Dünyadaki Gelişmeleri ve Türkiye’ye Yansımalarını KOCAV Konferansında Değerlendirdi
KOCAV Konferanslar Dizisi dahilinde, İstanbul Üniversitesi Öğretim Üyesi Prof. Dr. Erol Manisalı 10 Nisan 2004’te “Dünyadaki Gelişmeler ve Türkiye’ye Yansımaları” konulu bir konferans verdi.
Prof. Dr. Erol Manisalı ülkemizdeki ve dünyadaki ekonomik dengeleri karşılaştırırken ülkemizde sistemin hain ürettiğinden bahsetti. Prof. Dr. Manisalı bu konuda sözlerine şu şekilde devam etti:
“Amerika’da ki sigara şirketi Türkiye’deki x şirketiyle işbirliği yapıyor. Amerikah şirket Türkiye’de sigara satarken kullandığı tütünü kendi köylüsünden temin ediyor. Bu durumda ABD şirketi kendi köylüsünü zenginleştirirken, Türkiye’deki şirket kendi köylüsünü fakirleştiriyor. Kapitalizmde iki taraf kazanmaz. Bu aynen bir futbol maçına benzer; bir taraf gol yerken diğer taraf kazanır. Büyük yabancı şirketlerin kurmuş oldukları sistem ülkemizdeki şirketleri bu sistemin bir parçası olmaya zorluyor…”

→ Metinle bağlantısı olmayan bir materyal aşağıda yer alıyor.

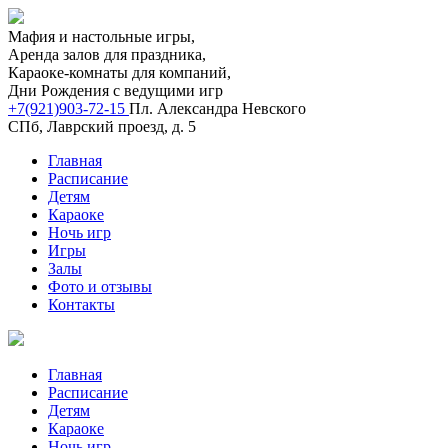
Мафия и настольные игры,
Аренда залов для праздника,
Караоке-комнаты для компаний,
Дни Рождения с ведущими игр
+7(921)903-72-15
Пл. Александра Невского
СПб, Лаврский проезд, д. 5
Главная
Расписание
Детям
Караоке
Ночь игр
Игры
Залы
Фото и отзывы
Контакты
Главная
Расписание
Детям
Караоке
Ночь игр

Prof. Manisalı ayrıca yerli şirketlerin kazanması için devlete yükümlülükler düştüğünü belirtti. Manisalı sözlerine şu şekilde devam etti: “ABD ihale yasalarına baktığımızda mutlaka yabancı şirketlerin kaybedeceği şekilde hazırlanmıştır. Aynı durumun bizde de olması gerekir. Devlet, kendi parasıyla yabancı şirketleri zenginleştirmemelidir. Dolayısıyla sistem hain yetiştirmektedir. Yoksa kimsenin hainlik ettiği yoktur. Sistem bozuksa yani yabancı şirketin Türkiye’deki ortağı, Türk çiftçi- sine ihanet ettiği zaman ihanet başlar, hainlik başlar. Hainlik demek, gizli belgeleri satmak değildir. Kendi insanınla beraber olmadığın zaman hainlik başlar. Bu bağlamda Prof. Dr. Manisalı toplum- sal demokrasiye değinerek; “toplumsal demokrasi olsaydı, olimpiyat stadının koltukları Fransa’dan ithal edilmezdi. TBMM koltukları ihalesinde herkes rüşveti tartıştı. Hiç kimse “Bu koltuklar İtalya’dan getirildi, neden Türkiye’den karşılanmadı demedi.” Ama Almanlar BMW fabrikası üzerine Japon arabası alacaksan git Japonya’da iş ara.’ demişlerdir. Yani sen ayakta kalmak istiyorsan o zaman kendi ürünlerini kullanmalısın. Manisalı ayrıca Batı kapitalizmine değindi. Son olarak ülkemizin menfaatlerinin korunması için toplumsal örgütlenmenin şart olduğu üzerinde özellikle durdu. Çiftçinin haklarının korunması için çiftçi örgütü şarttır ve bunun parlamentoya taşınması gerekmektedir. Bunun yanında eğitimin milli olması konusuna da değindi. En son olarak ılımlı İslâm terimini’ Batı’nın İslam ülkelerini uyutmak için kullandığı bir ifade olduğunun altını çizdi.